6. Section 7.2.14 is hereby added to the Credit Agreement as follows:
“7.2.14. Sourcing Commission Payments. Neither the Loan Parties nor any Subsidiary shall make any sourcing commission payments to Excluded Entities in excess of the tax deductions taken for such payments on applicable tax filings.
7. Section 7.3.1 of the Credit Agreement is hereby amended and restated in its entirety as follows:
“7.3.1 Borrowing Base Certificates, Schedules of Accounts Receivable and Inventory. Within twenty (20) calendar days after each calendar month end on which the aggregate amount of all Loans and Letters of Credit outstanding, including accrued interest thereon, is greater than $20,000,000, (a) a Borrowing Base Certificate as of such month end in the form of Exhibit 6.1.1(i) hereto, appropriately completed, executed and delivered by an Authorized Officer; (b) a Schedule of Accounts Receivable and Schedule of Inventory as of such month end; and (c) the Schedule of Payables as of such month end.
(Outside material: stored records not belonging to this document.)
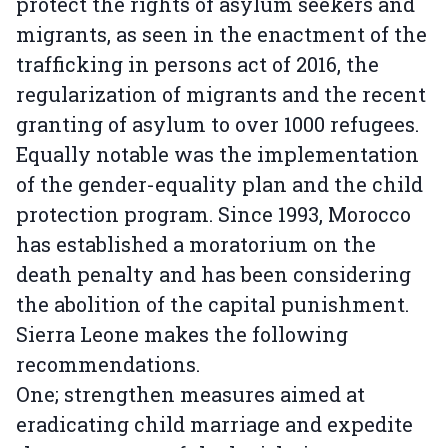
protect the rights of asylum seekers and
migrants, as seen in the enactment of the
trafficking in persons act of 2016, the
regularization of migrants and the recent
granting of asylum to over 1000 refugees.
Equally notable was the implementation
of the gender-equality plan and the child
protection program. Since 1993, Morocco
has established a moratorium on the
death penalty and has been considering
the abolition of the capital punishment.
Sierra Leone makes the following
recommendations.
One; strengthen measures aimed at
eradicating child marriage and expedite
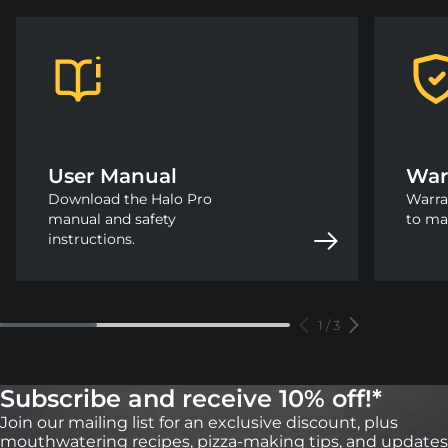
User Manual
War
Download the Halo Pro
Warra
manual and safety
to ma
instructions.
1
/
3
Subscribe and receive 10% off!*
Join our mailing list for an exclusive discount, plus
mouthwatering recipes, pizza-making tips, and updates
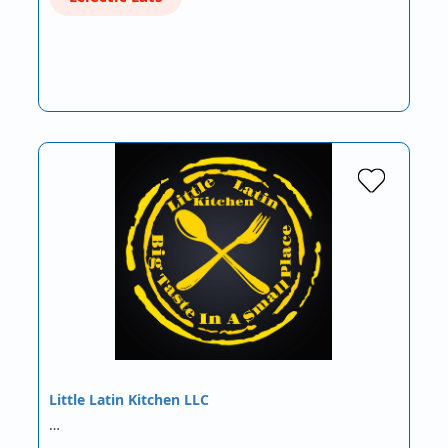
Little Latin Kitchen LLC
…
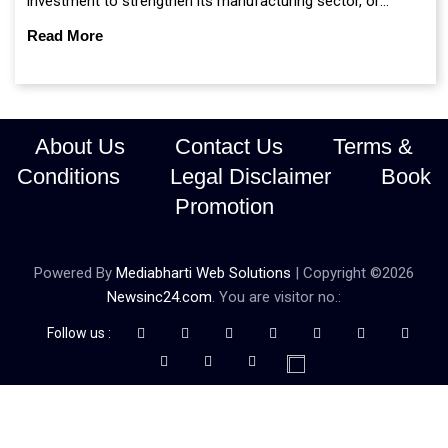
investment to strengthen its manufacturing sector, or
continue prioritising self-reliance and strategic caution?
Read More
About Us
Contact Us
Terms &
Conditions
Legal Disclaimer
Book
Promotion
Powered By
Mediabharti Web Solutions
| Copyright ©
2026
Newsinc24.com
. You are visitor no.:
Follow us :
Credibility Matters at Newsinc24.com because it is a website that
gives you fast and accurate news coverage. It provides news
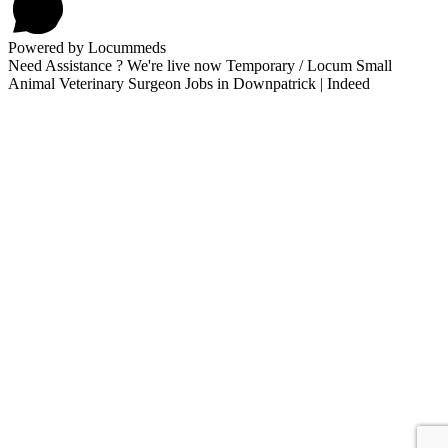
Powered by Locummeds
Need Assistance ? We're live now Temporary / Locum Small
Animal Veterinary Surgeon Jobs in Downpatrick | Indeed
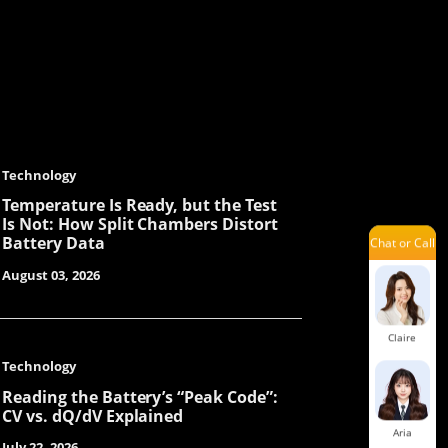
Orita
Mars
Technology
Temperature Is Ready, but the Test
Is Not: How Split Chambers Distort
Battery Data
Chat or Call
Lenka
August 03, 2026
Claire
Technology
Reading the Battery’s “Peak Code”:
CV vs. dQ/dV Explained
Aria
July 22, 2026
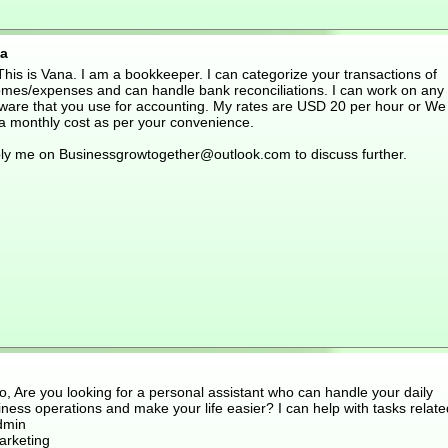
a
This is Vana. I am a bookkeeper. I can categorize your transactions of
omes/expenses and can handle bank reconciliations. I can work on any
tware that you use for accounting. My rates are USD 20 per hour or We
 a monthly cost as per your convenience.
ly me on Businessgrowtogether@outlook.com to discuss further.
o, Are you looking for a personal assistant who can handle your daily
ness operations and make your life easier? I can help with tasks relate
dmin
arketing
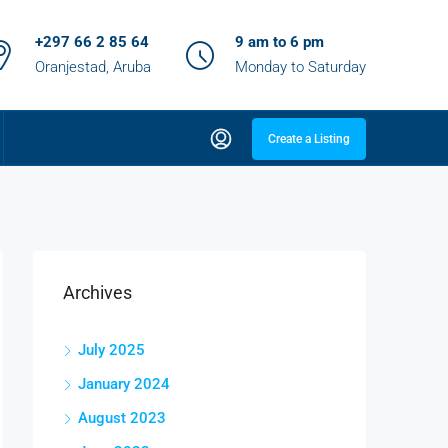
+297 66 2 85 64
9 am to 6 pm
Oranjestad, Aruba
Monday to Saturday
Create a Listing
Archives
July 2025
January 2024
August 2023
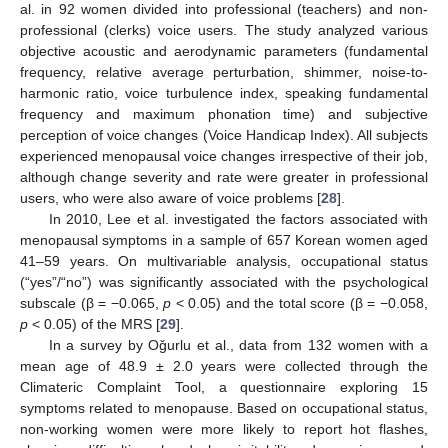
al. in 92 women divided into professional (teachers) and non-
professional (clerks) voice users. The study analyzed various
objective acoustic and aerodynamic parameters (fundamental
frequency, relative average perturbation, shimmer, noise-to-
harmonic ratio, voice turbulence index, speaking fundamental
frequency and maximum phonation time) and subjective
perception of voice changes (Voice Handicap Index). All subjects
experienced menopausal voice changes irrespective of their job,
although change severity and rate were greater in professional
users, who were also aware of voice problems [
28
].
In 2010, Lee et al. investigated the factors associated with
menopausal symptoms in a sample of 657 Korean women aged
41–59 years. On multivariable analysis, occupational status
(“yes”/“no”) was significantly associated with the psychological
subscale (β = −0.065,
p
< 0.05) and the total score (β = −0.058,
p
< 0.05) of the MRS [
29
].
In a survey by Oǧurlu et al., data from 132 women with a
mean age of 48.9 ± 2.0 years were collected through the
Climateric Complaint Tool, a questionnaire exploring 15
symptoms related to menopause. Based on occupational status,
non-working women were more likely to report hot flashes,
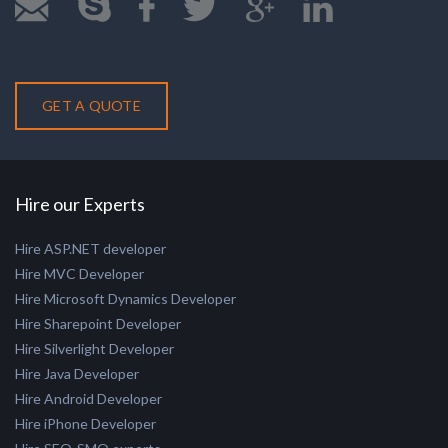
+91 79 40095674
GET A QUOTE
Hire our Experts
Hire ASP.NET developer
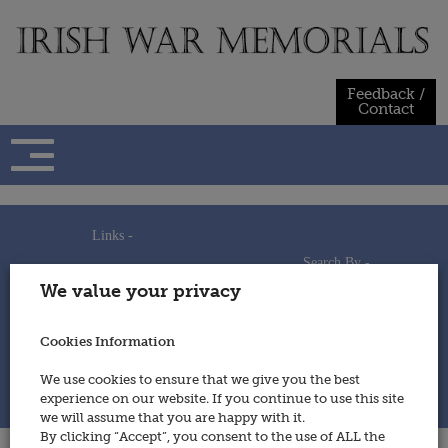
Skip
to
content
Feedback /
Contact
Links -
Search By -
Home
We value your privacy
Useful Links
Persons
Using This Site
Places
How to Contribute
Regiments/Services
Cookies Information
Feedback / Contact
Wars
Privacy Statement
We use cookies to ensure that we give you the best
Cookies Policy
experience on our website. If you continue to use this site
© 2014 - Irish War Memorials
we will assume that you are happy with it.
By clicking “Accept”, you consent to the use of ALL the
8. The Loan Parties and the Lenders hereby ratify and confirm their respective obligations under the Credit Agreement, as amended by this Amendment, and agree that the Credit Agreement hereby remains in full force and effect after giving effect to the effectiveness of this Amendment and that, upon such effectiveness, all references in the Loan Documents to the “Credit Agreement” shall be references to the Credit Agreement as amended by this Amendment.
9. Except as specifically set forth above, this Amendment shall not be deemed to amend or alter in any respect the terms and conditions of the Credit Agreement.
10. This Amendment may be executed in counterparts, each of which shall constitute an original, but all of which when taken together shall constitute a single contract.
11. This Amendment shall be construed in accordance with and governed by the laws of the Commonwealth of Pennsylvania without regard to its conflict of laws principles.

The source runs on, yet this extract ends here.